The Resource Manager has two key components that are Schedulers and Applications Manager.
Schedulers in YARN Resource Manager is a pure scheduler that is responsible for allotting resources to different running applications.
It is not responsible for monitoring or tracking the status of an application. Therefore, the scheduler does not guarantee about restarting the tasks that are failed either due to hardware failure or application failure.
The scheduler performs scheduling based on the resource requirements of the applications.
It has some pluggable policies that are responsible for partitioning the cluster resources among the various queues, applications, etc.
The FIFO Scheduler, Capacity Scheduler, and Fair Scheduler are such pluggable policies that are responsible for distributing resources to the applications.
Let us now discuss each of these Schedulers in detail.
Types of Hadoop Schedulers
1. FIFO Scheduler
First In First Out is the default scheduling policy used in Hadoop. FIFO Scheduler gives more preferences to the application coming first than those coming later. It places the applications in a queue and executes them in the order of their submission (first in, first out).
Here, irrespective of the size and priority, the request for the first application in the queue are allocated first. Once the first application request is satisfied, then only the next application in the queue is served.
- It is simple to understand and doesn’t need any configuration.
- Jobs are executed in the order of their submission.
- It is not suitable for shared clusters. If the large application comes before the shorter one, then the large application will use all the resources in the cluster, and the shorter application has to wait for its turn. This leads to starvation.
- It does not take into account the balance of resource allocation between the long applications and short applications.
2. Capacity Scheduler
The Capacity Scheduler permits multiple-tenants to securely share a large Hadoop cluster. It is designed to run Hadoop applications in a shared, multi-tenant cluster while maximizing the throughput and the utilization of the cluster.
It supports hierarchical queues to reflect the structure of organizations or groups that utilizes the cluster resources. A queue hierarchy contains three types of queues that are root, parent, and leaf.
The root queue signifies the cluster itself, parent queue represents organization/group or sub-organization/sub-group, and the leaf accepts application submission.
The Capacity Scheduler allows the sharing of the large cluster while giving capacity guarantees to each organization by allocating a fraction of cluster resources to each queue.
Also, when there is a demand for the free resources that are available on the queue who has completed its task, by the queues running below capacity, then these resources will be assigned to the applications on queues running below capacity. This provides elasticity for the organization in a cost-effective manner.
Separately from it, the Capacity Scheduler offers a comprehensive set of limits to ensure that a single application/user/queue cannot use a disproportionate amount of resources in the cluster.
To ensure fairness and stability, it also provides limits on initialized and pending apps from a single user and queue.
• It maximizes the utilization of resources and throughput in the Hadoop cluster.

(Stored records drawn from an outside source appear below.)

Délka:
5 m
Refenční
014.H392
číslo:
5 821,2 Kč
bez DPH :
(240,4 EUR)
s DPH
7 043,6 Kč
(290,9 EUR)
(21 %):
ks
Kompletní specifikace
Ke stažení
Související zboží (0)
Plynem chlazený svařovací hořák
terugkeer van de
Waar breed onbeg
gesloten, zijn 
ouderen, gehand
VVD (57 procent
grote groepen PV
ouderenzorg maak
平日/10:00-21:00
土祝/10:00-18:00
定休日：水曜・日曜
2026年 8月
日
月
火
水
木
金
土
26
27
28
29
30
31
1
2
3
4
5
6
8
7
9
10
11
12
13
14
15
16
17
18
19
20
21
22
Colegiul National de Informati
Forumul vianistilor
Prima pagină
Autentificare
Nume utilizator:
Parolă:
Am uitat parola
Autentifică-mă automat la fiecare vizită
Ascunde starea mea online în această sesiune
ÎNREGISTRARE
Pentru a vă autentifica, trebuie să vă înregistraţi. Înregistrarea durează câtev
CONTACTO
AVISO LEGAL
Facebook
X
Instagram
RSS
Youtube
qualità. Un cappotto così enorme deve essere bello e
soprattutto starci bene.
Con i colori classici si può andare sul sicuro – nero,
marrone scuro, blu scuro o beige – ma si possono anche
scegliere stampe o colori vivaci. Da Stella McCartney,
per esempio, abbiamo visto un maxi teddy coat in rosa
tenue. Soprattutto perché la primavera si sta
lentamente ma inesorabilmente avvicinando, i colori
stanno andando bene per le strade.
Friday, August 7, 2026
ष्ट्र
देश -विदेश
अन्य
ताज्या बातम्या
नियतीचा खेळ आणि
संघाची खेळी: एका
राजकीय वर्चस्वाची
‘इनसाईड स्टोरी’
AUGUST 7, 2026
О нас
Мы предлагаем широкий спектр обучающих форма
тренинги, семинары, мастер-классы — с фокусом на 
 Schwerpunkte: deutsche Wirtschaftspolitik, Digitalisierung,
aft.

• Provides elasticity for groups or organizations in a cost-effective manner.
• It also gives capacity guarantees and safeguards to the organization utilizing cluster.
• It is complex amongst the other scheduler.
3. Fair Scheduler
Fair Scheduler allows YARN applications to justly share resources in large Hadoop clusters. With this scheduler, there is no need for reserving a set amount of capacity because it will dynamically balance resources between all running applications.
It assigns resources to applications in such a way that all applications get, on average, an equal amount of resources over time.
This scheduler, by default, takes scheduling fairness decisions only based on memory. We can configure it to schedule with both memory and CPU.
When the single application is running, then that app uses the whole cluster resources. When other applications are submitted, the free up resources are assigned to the new apps so that every app eventually gets roughly the same amount of resources. Fair Scheduler allows short apps to be completed in a reasonable time without starving the long-lived apps.
Alike to Capacity Scheduler, the Fair Scheduler supports hierarchical queue to reflect the structure of the long shared cluster.
Besides fair scheduling, the Fair Scheduler permits for allocating minimum shares to queues for guaranteeing that certain users, production, or group applications always get enough resources. When an app is located in the queue, then the app gets its minimum share, but when the queue doesn’t need its full guaranteed share, then the excess share is distributed between other running applications.
• It provides a reasonable way to share the Hadoop Cluster between the number of users.
• Moreover, the FairScheduler can work with app priorities where the priorities are used as weights in determining the fraction of the total resources that each application should get.
• It requires configuration.
We hope after reading this tutorial, you understand the various options of pluggable scheduling policies like FIFO, Fair Scheduler, and Capacity Scheduler provided by Hadoop YARN Resource Manager for scheduling resources among the multiple applications running in the Hadoop cluster.